Mieter im Hövelbrook klagen seit Jahren über Missstände – Hausverwaltung weiß angeblich von nichts

von R. SCHWARZ, Wilhelmsburg
Feuchte Wohnungen, undichte Fenster, Schimmel in den Wohnungen: Die Familie Weiß in der Straße Hövelbrook wirft dem Vermieter eines Mehrfamilienhauses schlimme Versäumnisse vor. „Im Winter zieht es durch die Fensterscheiben, die lassen sich nicht mehr richtig schließen“, klagt Morline Weiß.
Im Haus, das einen verwahrlosten Eindruck macht, gibt es nach Aussagen der Familie wiederholt Rohrbrüche der Abwasserleitung. Morline Weiß: „Es wurde immer wieder provisorisch repariert, aber nichts ausgewechselt.“ Darüber hinaus sei das Dach undicht, Schimmel breite sich. Die 13 Kinder im Haus im Alter von einem Monat bis elf Jahren hätten mit chronischem Husten zu kämpfen, auch die Erwachsenen hätten immer wieder Erkältungen.
Die zuständige Hausverwaltung fineline will von den Mängeln nichts gewusst haben: „Die Ihnen von den Mietern vorgetragenen Punkte sind uns zum Zeitpunkt der Übermittlung noch nicht zur Kenntnis gebracht worden, wir werden dies aber zum Anlass nehmen, einen unabhängigen Gutachter zu beauftragen, der eine eingehende Beurteilung vornehmen wird“, so Iris Maltzan.

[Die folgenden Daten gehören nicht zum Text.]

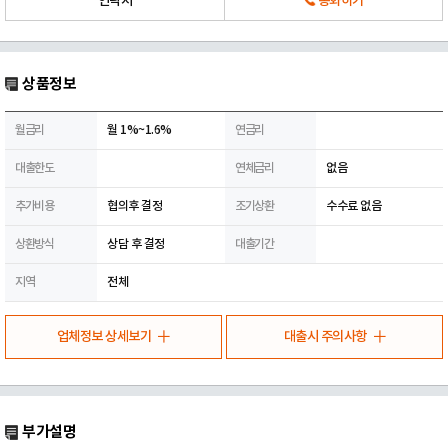
연락처
통화하기
상품정보
월금리
월 1%~1.6%
연금리
대출한도
연체금리
없음
추가비용
협의후 결정
조기상환
수수료 없음
상환방식
상담 후 결정
대출기간
지역
전체
업체정보 상세보기
대출시 주의사항
부가설명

Sobald die Ergebnisse vorlägen, würden „zeitnah“ entsprechende Maßnahmen ergriffen, verspricht die fineline-Sprecherin.
Doch die Mieter hätten immer wieder auf die Missstände hingewiesen, beteuert Morline Weiß. „Wir haben seit mehr als zweieinhalb Jahren immer wieder diese Mängel aufgezeigt, es ist aber nie was passiert. Es waren auch Firmen hier, die sich die Fenster angeguckt haben, doch es wurde nie repariert.“ Morline Weiß wohnt seit 14 Jahren mit ihrer Familie in dem Haus.
Mittlerweile waren vergangene Woche auch die inzwischen von fineline beauftragten Gutachter in der Wohnung der Familie Weiß. „Die haben sich die Fenster angeguckt, aber nichts gesagt“, erzählt sie.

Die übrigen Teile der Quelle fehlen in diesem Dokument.